If you were to take some medicine, it could be lethal if someone had switched the label – even in a "post-truth" culture.
I have heard about "pharm parties," where young people wanting to participate in recreational drugs, will steal whatever pills they can get from home, including many prescription-only drugs. Then they will put these drugs in a large bowl with no labels and dare one another to partake of them. This seems like suicide by the installment plan. The TV producer who told me about such a phenomenon added that when one of these participants overdoses, the others will drop his or her body (dead or dying) in front of his or her house. Nice homecoming.
Science and technology were created in a Christian milieu, and they operate on a truth-basis, not a "post-truth" basis. But ironically, many relativistic ideas are now spread on social media, meaning their purveyors are using technology to spread their untruths – now called "post-truths," I suppose.
Author Napoleon Hill said that truth is vital to success: "Unless whatever you build is based on truth, you will end with the entire structure fallen and scattered about you like the armor of Homer's ancient warriors. It simply cannot stand. It cannot withstand the test of time."
The Bible speaks of truth that is independent of belief. Let God be true and every man a liar, says the Apostle Paul. Jesus said if we follow His teachings, then we will know the truth, and the truth will set us free.
Pontius Pilate famously asked Jesus, whom he was trying, "What is truth?" Then, without waiting for an answer, he turned around and walked away.
Here was Truth Incarnate standing before the man, but he did not recognize it. Just hours before this, Jesus had told His apostles, "I am the way, the truth, and the life. No one comes to the Father but by Me." Yet Pilate, at least at that point in his life, would have none of it.
When America's founders decided to declare their independence from England, they wrote up the reasons for the rupture.
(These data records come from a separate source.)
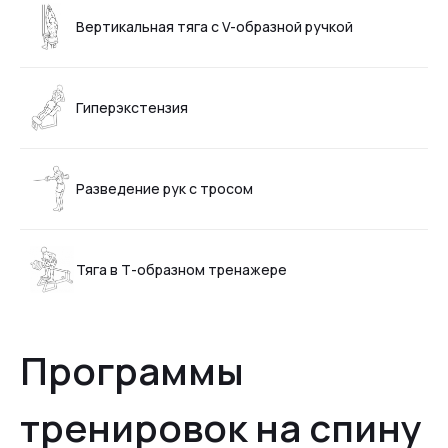
Вертикальная тяга с V-образной ручкой
Гиперэкстензия
Разведение рук с тросом
Тяга в Т-образном тренажере
Программы
тренировок на спину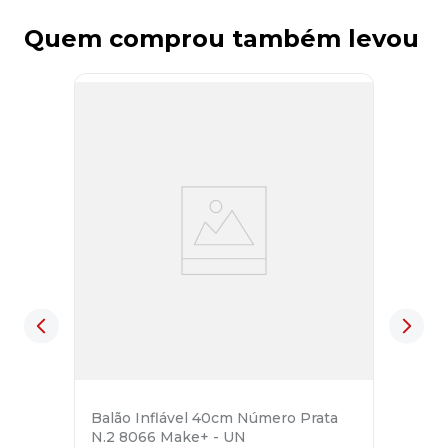
Quem comprou também levou
Balão Inflável 40cm Número Prata
N.2 8066 Make+ - UN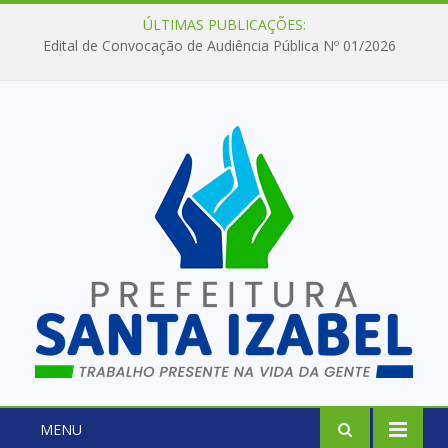
ÚLTIMAS PUBLICAÇÕES:
Edital de Convocação de Audiência Pública Nº 01/2026
MENU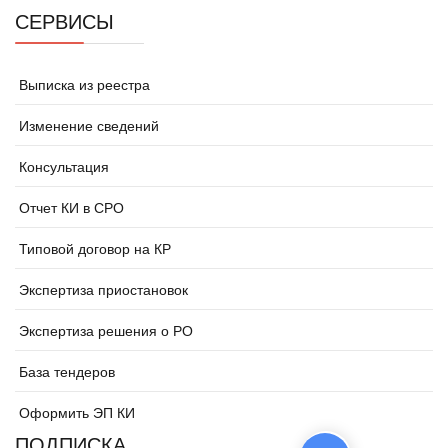
СЕРВИСЫ
Выписка из реестра
Изменение сведений
Консультация
Отчет КИ в СРО
Типовой договор на КР
Экспертиза приостановок
Экспертиза решения о РО
База тендеров
Оформить ЭП КИ
ПОДПИСКА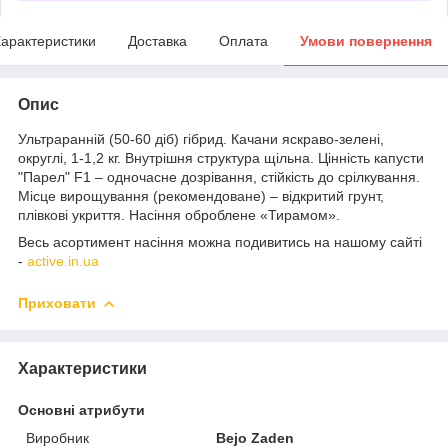
арактеристики
Доставка
Оплата
Умови повернення
Опис
Ультраранній (50-60 діб) гібрид. Качани яскраво-зелені,
округлі, 1-1,2 кг. Внутрішня структура щільна. Цінність капусти
"Парел" F1 – одночасне дозрівання, стійкість до срілкування.
Місце вирощування (рекомендоване) – відкритий грунт,
плівкові укриття. Насіння оброблене «Тирамом».
Весь асортимент насіння можна подивитись на нашому сайті
-
active.in.ua
Приховати
Характеристики
Основні атрибути
Виробник
Bejo Zaden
They appealed to "the laws of nature and of nature's God." There is nothing "post-truth" in that idea.
The ultimate and extreme example of those who have abused the notion of "post-truth" reality is the Nazis. After the War and after the death camps were liberated, the Allied forces tried some of the most heinous remaining Nazi criminals at Nuremburg.
Over and over, the guards and the various Nazi officials on trial claimed they were not guilty because they were only obeying orders. Yet they knew and the Allies knew, and everybody knows, that what they did was ghastly and inhumane.
The Allies had to resort to trying them for the violation of natural law, and by this means many of them were convicted. This is still God's universe.
As we enter a new year, it's scary to think that so many fellow citizens value their feelings over what is genuinely true. Those that live as if this is a post-truth universe will inevitably learn that in reality it is not – for we reap what we sew. The Creator has built that into the world.